Furthermore, the only entomological indicator used in the study was the PI, that quantifies only the proportion of households with deposits containing larvae of Aedes aegypti in households and peridomiciliary houses. As already mentioned in the literature, it is not a good indicator of viral transmission, as it does not measure the number of adult mosquitoes in the home environment. Some authors also show that there is little evidence of an association between vector indices and dengue transmission that can be safely used to predict outbreaks. On the other hand, it is known that clusters of inadequate houses in overcrowded places with lack of basic sanitation, water storage and accumulation of trash provide an ideal environment for vectors reproduction, mainly Aedes aegypti [25]. Usually, these characteristics are common in neighborhoods with lower living conditions.
Although our study has found a weak relationship between the risk of being infected by CHIKV and human population density, it is necessary to remember that, in general, the diseases transmitted by Aedes aegypti are also modulated by these factors [26,27]. We observed that the SA of highest CHIKV seroprevalence was a space with crowded residences and substandard slum housing, while the SA with the lowest seroprevalence was an area with mostly single story housing, with vacant lots between the residences.
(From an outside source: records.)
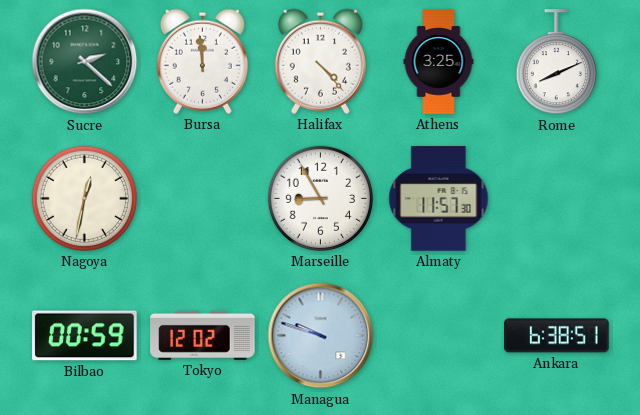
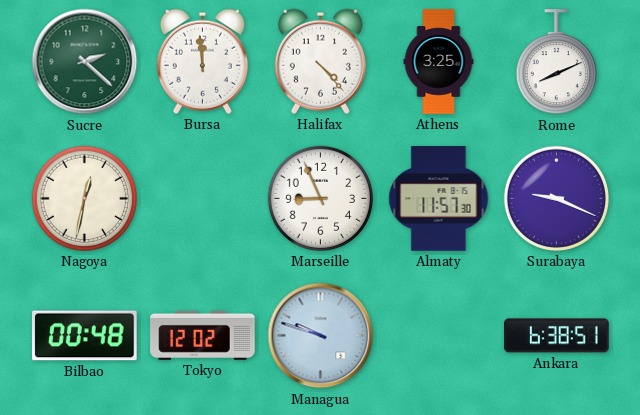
Marseille: 8:55 -> 8:56
Surabaya: none -> 9:19
Bilbao: 00:59 -> 00:48
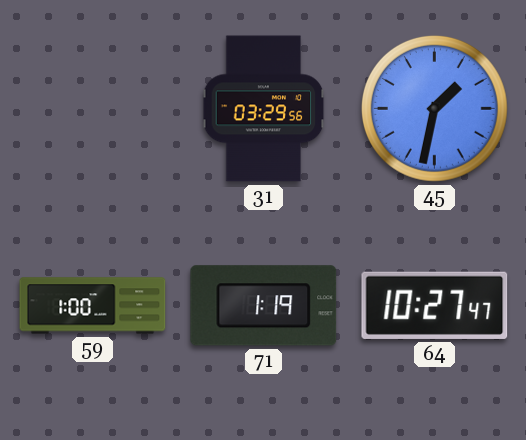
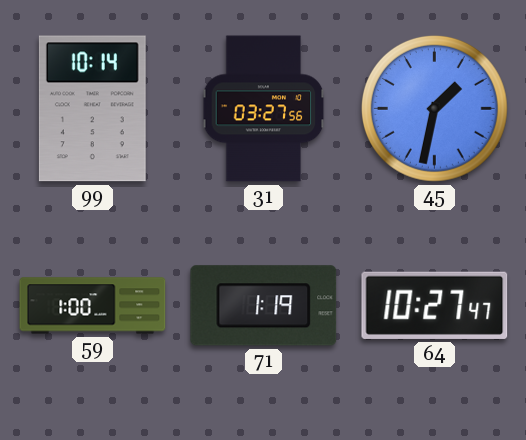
99: none -> 10:14
31: 03:29 -> 03:27
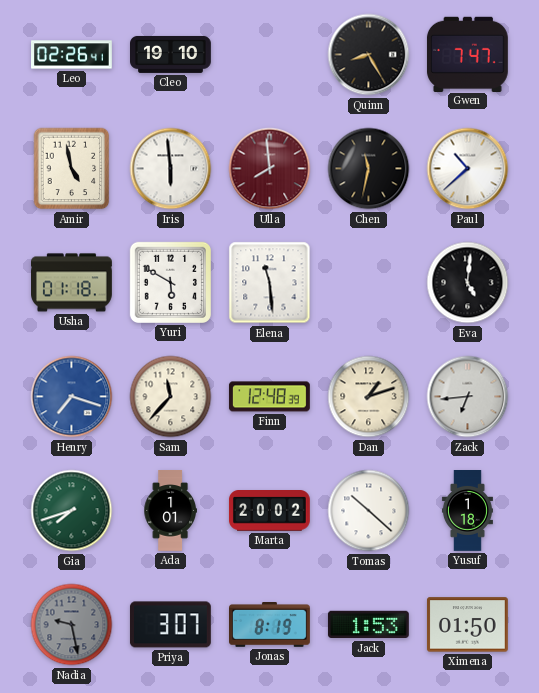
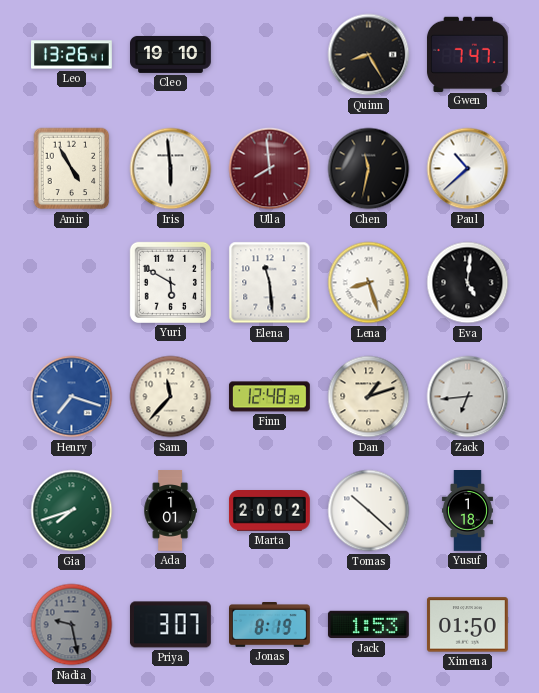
Leo: 02:26 -> 13:26
Amir: 4:58 -> 4:55
Usha: 01:18 -> none
Lena: none -> 8:27
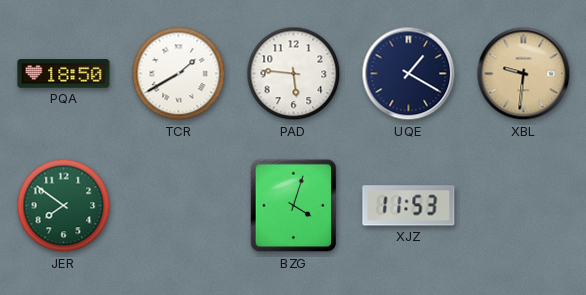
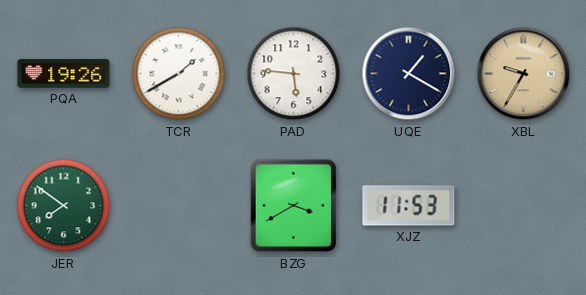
PQA: 18:50 -> 19:26
XBL: 9:31 -> 9:35
BZG: 4:03 -> 3:40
Specifically, the first one has higher population density than the second. This observation is consistent with knowledge about dengue, which studies demonstrated a correlation between the prevalence of DENV infection and population density [10,27,28]. In turn, we also found SA with both relatively high (31.1%—SA 15) and low (2.0%—SA 29) seroprevalence levels with similar population density, 5,631 inhab/km2 and 5,865 inhab/km2, respectively.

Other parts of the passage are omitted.